Instructions for the task:
Exact copies of all the lines below are required, with the pictures omitted.

[[ Listed records open ]]

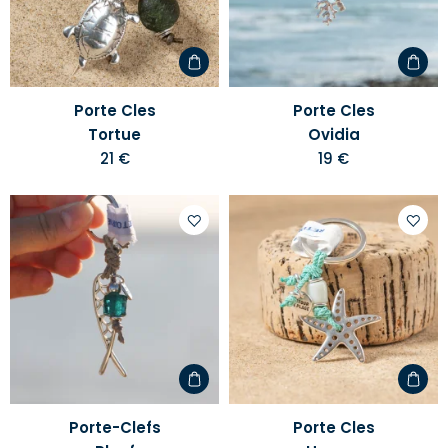
liste
liste
d'envies
d'envi
Porte Cles
Porte Cles
Tortue
Ovidia
21 €
19 €
Ajouter
Ajoute
à
à
votre
votre
liste
liste
d'envies
d'envi
Porte-Clefs
Porte Cles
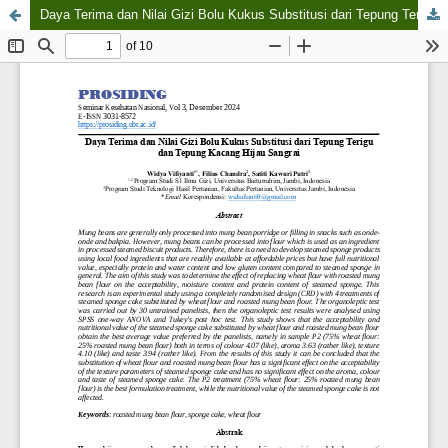
Daya Terima dan Nilai Gizi Bolu Kukus Substitusi dari Tepung Terigu dan Tepung Kacang Hijau Sangrai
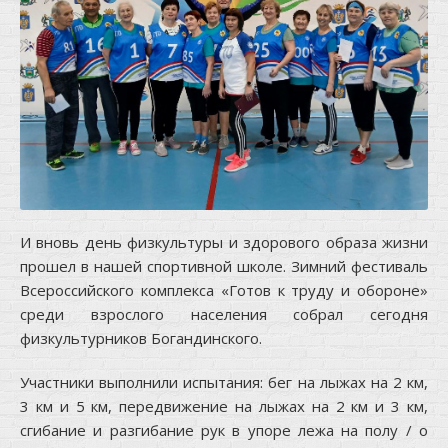
И вновь день физкультуры и здорового образа жизни
прошел в нашей спортивной школе. Зимний фестиваль
Всероссийского комплекса «Готов к труду и обороне»
среди взрослого населения собрал сегодня
физкультурников Богандинского.
Участники выполнили испытания: бег на лыжах на 2 км,
3 км и 5 км, передвижение на лыжах на 2 км и 3 км,
сгибание и разгибание рук в упоре лежа на полу / о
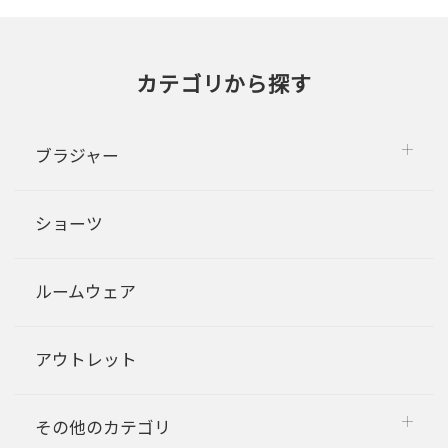
カテゴリから探す
ブラジャー
ショーツ
ルームウェア
アウトレット
その他のカテゴリ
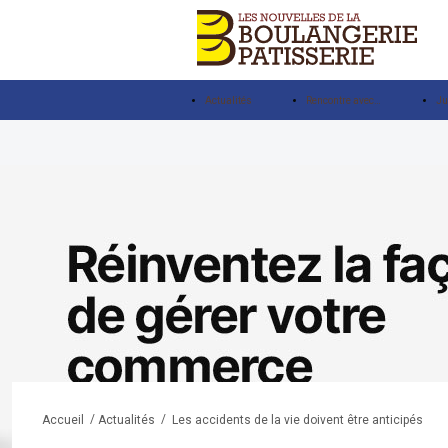
Actualités
Rencontre avec…
Ju
/
/
Les accidents de la vie doivent être anticipés
Accueil
Actualités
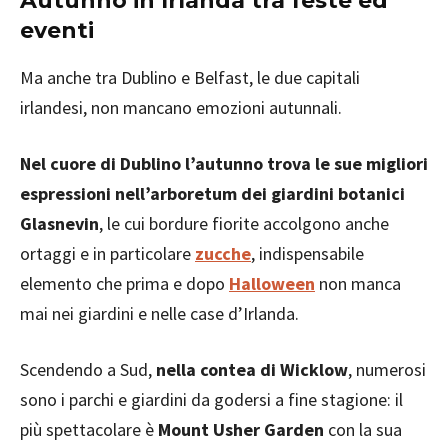
Autunno in Irlanda tra feste ed
eventi
Ma anche tra Dublino e Belfast, le due capitali
irlandesi, non mancano emozioni autunnali.
Nel cuore di Dublino l’autunno trova le sue migliori
espressioni nell’arboretum dei giardini botanici
Glasnevin
, le cui bordure fiorite accolgono anche
ortaggi e in particolare
zucche
, indispensabile
elemento che prima e dopo
Halloween
non manca
mai nei giardini e nelle case d’Irlanda.
Scendendo a Sud,
nella contea di Wicklow
, numerosi
sono i parchi e giardini da godersi a fine stagione: il
più spettacolare è
Mount Usher Garden
con la sua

[[ Listed records closed ]]

Answer:
liste
liste
d'envies
d'envi
Porte Cles
Porte Cles
Tortue
Ovidia
21 €
19 €
Ajouter
Ajoute
à
à
votre
votre
liste
liste
d'envies
d'envi
Porte-Clefs
Porte Cles
Daya Terima dan Nilai Gizi Bolu Kukus Substitusi dari Tepung Terigu dan Tepung Kacang Hijau Sangrai
И вновь день физкультуры и здорового образа жизни
прошел в нашей спортивной школе. Зимний фестиваль
Всероссийского комплекса «Готов к труду и обороне»
среди взрослого населения собрал сегодня
физкультурников Богандинского.
Участники выполнили испытания: бег на лыжах на 2 км,
3 км и 5 км, передвижение на лыжах на 2 км и 3 км,
сгибание и разгибание рук в упоре лежа на полу / о
カテゴリから探す
ブラジャー
ショーツ
ルームウェア
アウトレット
その他のカテゴリ
Actualités
Rencontre avec…
Ju
/
/
Les accidents de la vie doivent être anticipés
Accueil
Actualités
Autunno in Irlanda tra feste ed
eventi
Ma anche tra Dublino e Belfast, le due capitali
irlandesi, non mancano emozioni autunnali.
Nel cuore di Dublino l’autunno trova le sue migliori
espressioni nell’arboretum dei giardini botanici
Glasnevin
, le cui bordure fiorite accolgono anche
ortaggi e in particolare
zucche
, indispensabile
elemento che prima e dopo
Halloween
non manca
mai nei giardini e nelle case d’Irlanda.
Scendendo a Sud,
nella contea di Wicklow
, numerosi
sono i parchi e giardini da godersi a fine stagione: il
più spettacolare è
Mount Usher Garden
con la sua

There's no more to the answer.